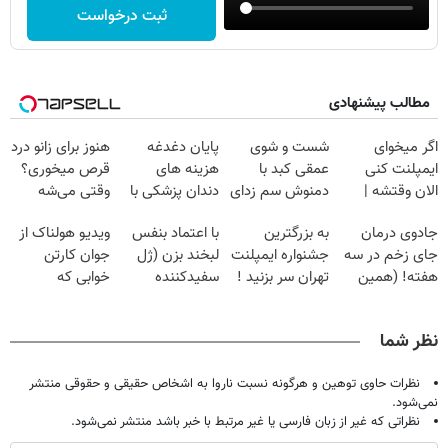
ثبت درخواست
مطالب پیشنهادی
اگر میخوای
شست و شوی
پایان دغدغه
هنوز برای زانو درد
ایمپلنت کنی
عمقی کبد با
هزینه های
قرص میخوری؟
الان وقتشه |
دمنوش سم زدای
دندان پزشکی با
وقتی می‌شه
فقط با ۲۵
گیاهی
پک سفید کننده
بدون عمل
جادوی درمان
به بزرگترین
با اعتماد بنفس
ویدیو هولناک از
میلیون تومان!!!
خانگی
درمانش کرد؟؟؟؟
جای زخم در سه
جشنواره ایمپلنت
لبخند بزن (ژل
جوان کارتن
هفته! (همین
تهران سر بزنید !
سفیدکننده
خوابی که
حالا رایگان
| فقط ۲۵
دندان40%تخفیف)
میلیاردر شد.
صحبت کنید)
میلیون !
آموزش رایگان
نظر شما
نظرات حاوی توهین و هرگونه نسبت ناروا به اشخاص حقیقی و حقوقی منتشر
نمی‌شود.
نظراتی که غیر از زبان فارسی یا غیر مرتبط با خبر باشد منتشر نمی‌شود.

**Assignment:**
The answer should contain nothing but the lines from the top of the data above through the line containing "ویدیو هولناک از", copied exactly, with no images.

**Exercise answer:**
ثبت درخواست
مطالب پیشنهادی
اگر میخوای
شست و شوی
پایان دغدغه
هنوز برای زانو درد
ایمپلنت کنی
عمقی کبد با
هزینه های
قرص میخوری؟
الان وقتشه |
دمنوش سم زدای
دندان پزشکی با
وقتی می‌شه
فقط با ۲۵
گیاهی
پک سفید کننده
بدون عمل
جادوی درمان
به بزرگترین
با اعتماد بنفس
ویدیو هولناک از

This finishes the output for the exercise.